André Emmerich Gallery, Inc., New York.
Acquired from the above by the present owner circa 1970.
Exhibited
Washington, D.C., Hirshhorn Museum and Sculpture Garden, Smithsonian Institution and Houston, Museum of Fine Arts, Hans Hofmann: A Retrospective Exhibition, October 1976-April 1977, p. 104, no. 74 (illustrated, illustrated again in color, p. 36).

Lot Essay

Hans Hofmann's abstract works are based on a careful definition of pictorial space. In what has become perhaps his most famous dictum, "Depth, in a pictorial sense, is not created by the arrangement of objects one after another toward a vanishing point, in the sense of Renaissance perspective, but on the contrary by the creation of forces in the sense of push and pull." (Quoted in S. Hunter, Hans Hofmann, New York, 1963, p. 14).
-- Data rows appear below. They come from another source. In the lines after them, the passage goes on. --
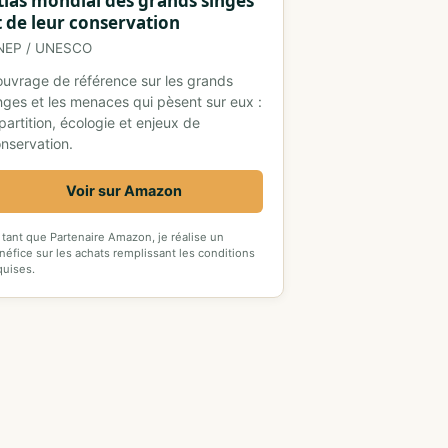
tlas mondial des grands singes
t de leur conservation
NEP / UNESCO
ouvrage de référence sur les grands
nges et les menaces qui pèsent sur eux :
partition, écologie et enjeux de
nservation.
Voir sur Amazon
 tant que Partenaire Amazon, je réalise un
néfice sur les achats remplissant les conditions
quises.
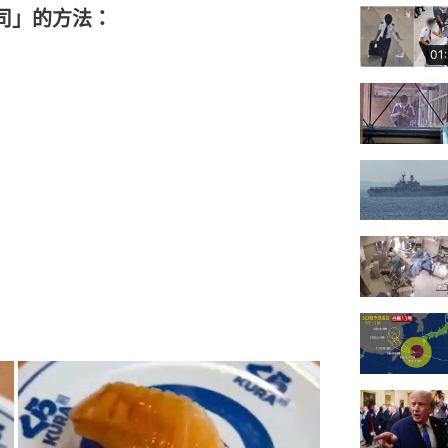
司」的方法：
01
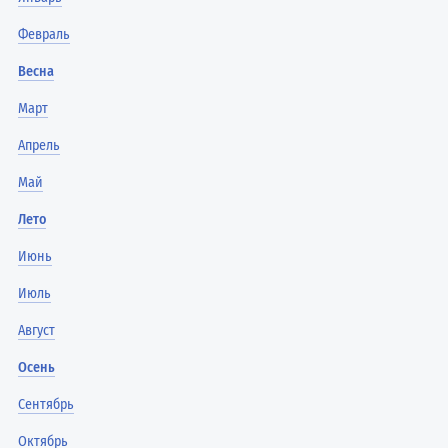
Февраль
Весна
Март
Апрель
Май
Лето
Июнь
Июль
Август
Осень
Сентябрь
Октябрь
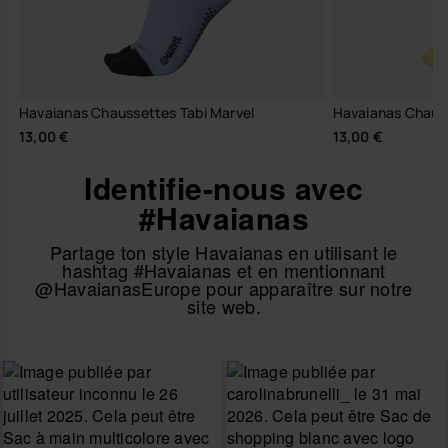
Havaianas Chaussettes Tabi Marvel
Havaianas Chauss
13,00 €
13,00 €
Identifie-nous avec
#Havaianas
Partage ton style Havaianas en utilisant le
hashtag #Havaianas et en mentionnant
@HavaianasEurope pour apparaître sur notre
site web.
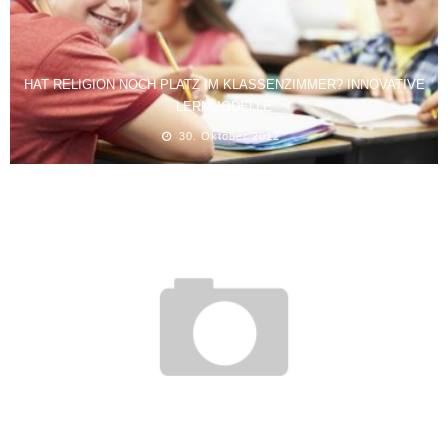
HAT RELIGION NOCH PLATZ IM KLASSENZIMMER? INNOVATIVE
LERNMODELLE
30. Oktober 2012
DAS FREIWILLIGE SOZIALE JAHR – WELCHE MÖGLICHKEITEN
GIBT ES?
20. November 2011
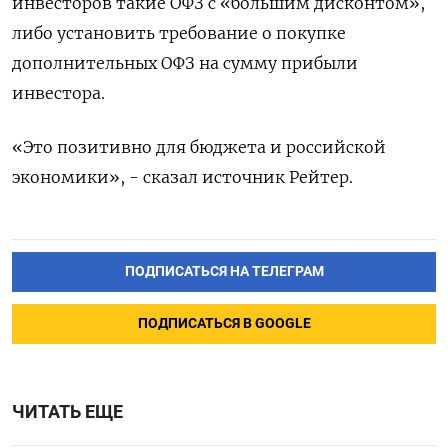
инвесторов такие ОФЗ с «большим дисконтом»,
либо установить требование о покупке
дополнительных ОФЗ на сумму прибыли
инвестора.
«Это позитивно для бюджета и российской
экономики», - сказал источник Рейтер.
ПОДПИСАТЬСЯ НА ТЕЛЕГРАМ
ПОДПИСАТЬСЯ В GOOGLE
ЧИТАТЬ ЕЩЕ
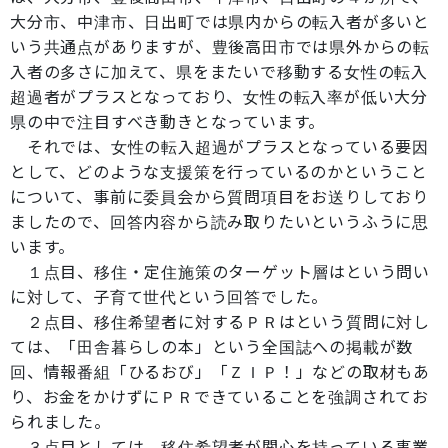
大分市、中津市、日出町では県内からの転入者が多いと
いう共通点がありますが、豊後高田市では県外からの転
入者の多さに加えて、県をまたいで移動する女性の転入
超過者がプラスとなっており、女性の転入率が低い大分
県の中で注目すべき動きとなっています。
それでは、女性の転入超過がプラスとなっている要因
として、どのような支援策を行っているのかということ
について、事前に委員会から質問項目をお送りしており
ましたので、回答内容から読み取りたいというふうに思
います。
１点目、移住・定住施策のターゲット層はという問い
に対して、子育て世代という回答でした。
２点目、移住希望者に対するＰＲはという質問に対し
ては、「田舎暮らしの本」という全国誌への掲載が数
回、情報番組「ひるおび」「ＺＩＰ！」などの取材もあ
り、お金をかけずにＰＲできていることを強調されてお
られました。
３点目としては、移住希望者が関心を持っている事業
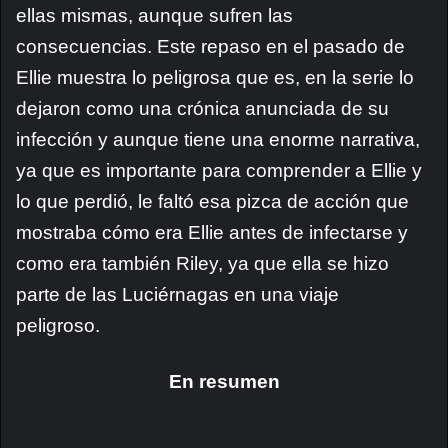
ellas mismas, aunque sufren las
consecuencias. Este repaso en el pasado de
Ellie muestra lo peligrosa que es, en la serie lo
dejaron como una crónica anunciada de su
infección y aunque tiene una enorme narrativa,
ya que es importante para comprender a Ellie y
lo que perdió, le faltó esa pizca de acción que
mostraba cómo era Ellie antes de infectarse y
como era también Riley, ya que ella se hizo
parte de las Luciérnagas en una viaje
peligroso.
En resumen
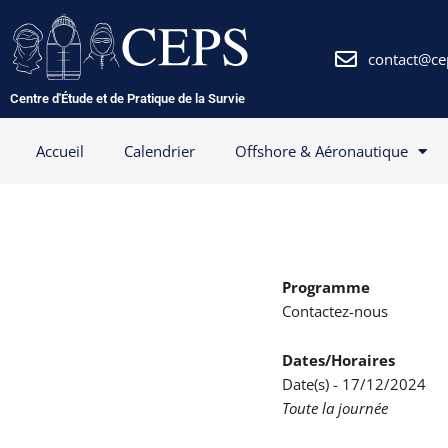
Aller
au
contenu
contact@ce
Centre d'Étude et de Pratique de la Survie
Accueil
Calendrier
Offshore & Aéronautique
Programme
Contactez-nous
Dates/Horaires
Date(s) - 17/12/2024
Toute la journée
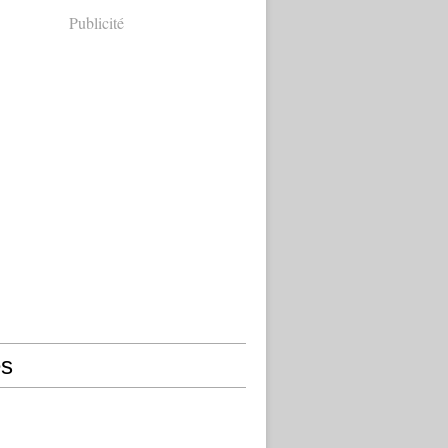
Publicité
s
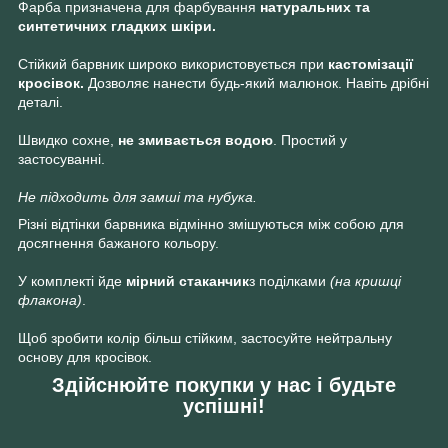
Фарба призначена для фарбування
натуральних та
синтетичних гладких шкіри.
Стійкий барвник широко використовується при
кастомізації
кросівок.
Дозволяє нанести будь-який малюнок. Навіть дрібні
деталі.
Швидко сохне,
не змивається водою
. Простий у
застосуванні.
Не підходить для замші та нубука.
Різні відтінки барвника відмінно змішуються між собою для
досягнення бажаного кольору.
У комплекті йде
мірний стаканчик
з поділками
(на кришці
флакона)
.
Щоб зробити колір більш стійким, застосуйте нейтральну
основу для кросівок.
Здійснюйте покупки у нас і будьте
успішні!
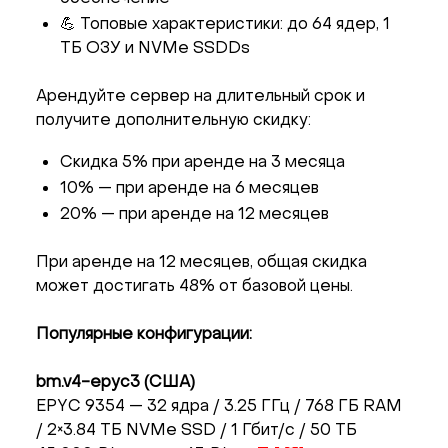
💪 Топовые характеристики: до 64 ядер, 1
ТБ ОЗУ и NVMe SSDDs
Арендуйте сервер на длительный срок и
получите дополнительную скидку:
Скидка 5% при аренде на 3 месяца
10% — при аренде на 6 месяцев
20% — при аренде на 12 месяцев
При аренде на 12 месяцев, общая скидка
может достигать 48% от базовой цены.
Популярные конфигурации:
bm.v4-epyc3 (США)
EPYC 9354 — 32 ядра / 3.25 ГГц / 768 ГБ RAM
/ 2×3.84 ТБ NVMe SSD / 1 Гбит/с / 50 ТБ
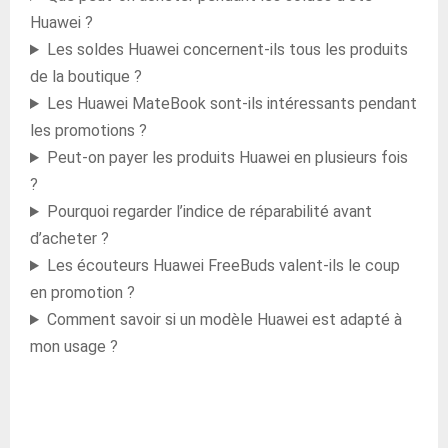
Huawei ?
Les soldes Huawei concernent-ils tous les produits
de la boutique ?
Les Huawei MateBook sont-ils intéressants pendant
les promotions ?
Peut-on payer les produits Huawei en plusieurs fois
?
Pourquoi regarder l’indice de réparabilité avant
d’acheter ?
Les écouteurs Huawei FreeBuds valent-ils le coup
en promotion ?
Comment savoir si un modèle Huawei est adapté à
mon usage ?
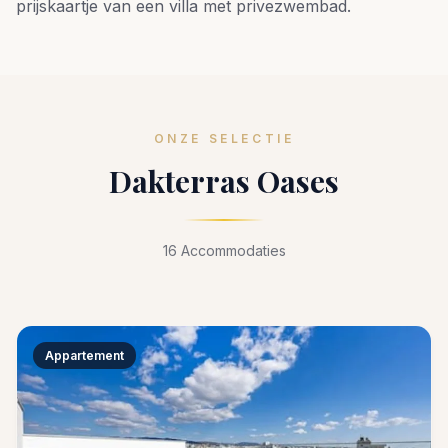
prijskaartje van een villa met privezwembad.
ONZE SELECTIE
Dakterras Oases
16 Accommodaties
Appartement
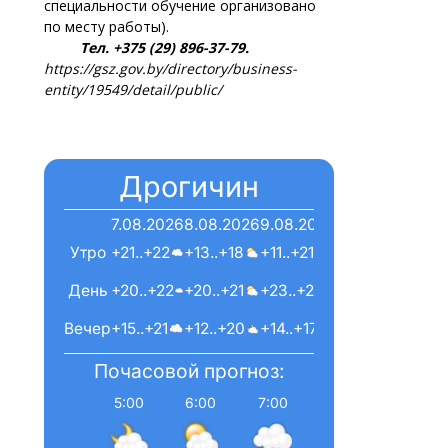
специальности обучение организовано
по месту работы).
Тел. +375 (29) 896-37-79.
https://gsz.gov.by/directory/business-
entity/19549/detail/public/
Дрогичин
7.08.2026
8.08.2026
9.08.2026
Утро
+21..+22
+13..+18
+11..+21
День
+20..+22
+20..+21
+23..+23
Вечер
+15..+21
+12..+20
+14..+17
Почасовой прогноз:
5:00
6:00
7:00
8:00
9:00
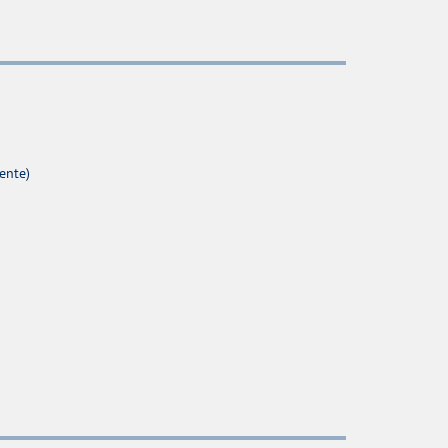
ente)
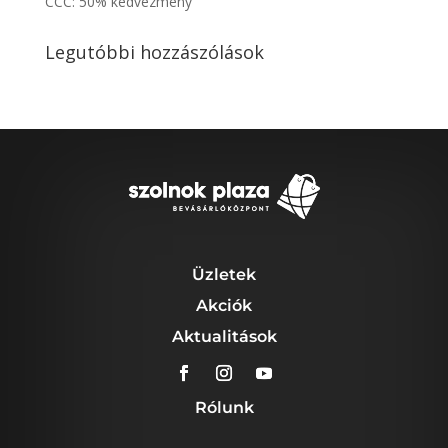
CCC: 50% kedvezmény
Legutóbbi hozzászólások
Üzletek
Akciók
Aktualitások
Rólunk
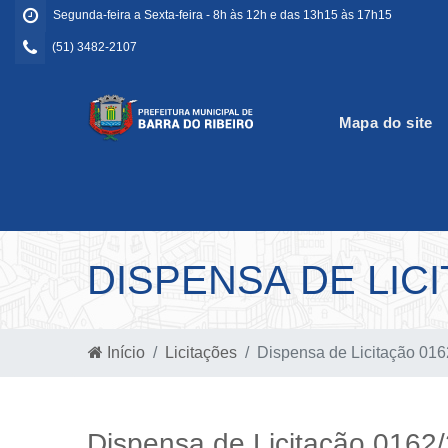
Segunda-feira a Sexta-feira - 8h às 12h e das 13h15 às 17h15
(51) 3482-2107
Mapa do site
DISPENSA DE LICI
Início
Licitações
Dispensa de Licitação 01
Dispensa de Licitação 0162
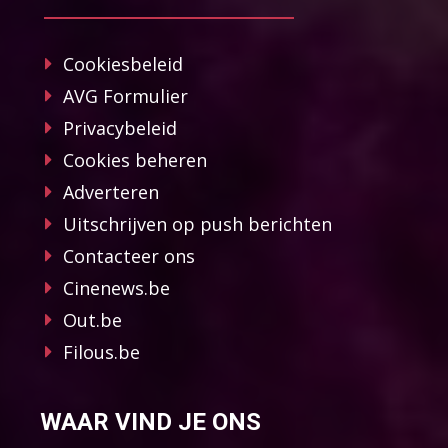
Cookiesbeleid
AVG Formulier
Privacybeleid
Cookies beheren
Adverteren
Uitschrijven op push berichten
Contacteer ons
Cinenews.be
Out.be
Filous.be
WAAR VIND JE ONS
The principal compositional element of his late paintings is the rectangle. By following Mondrian's example, Hofmann employed a preparatory method pinning paper rectangles of color to the canvas in order to judge the success of his attempts to organize the relationship between color planes. In the present work, solid blocks of heavily impastoed color are weighed against a brilliant white ground, and they create a complex, symphonic relationship. Proprie Moto which has been described as "cool and perfect," (W. D. Bannard, op. cit.,, p. 20) reflects the discipline and intellectual rigor of the artist, yet, still retains the sensuality of pure color found in the grandeur of his late rectangle paintings.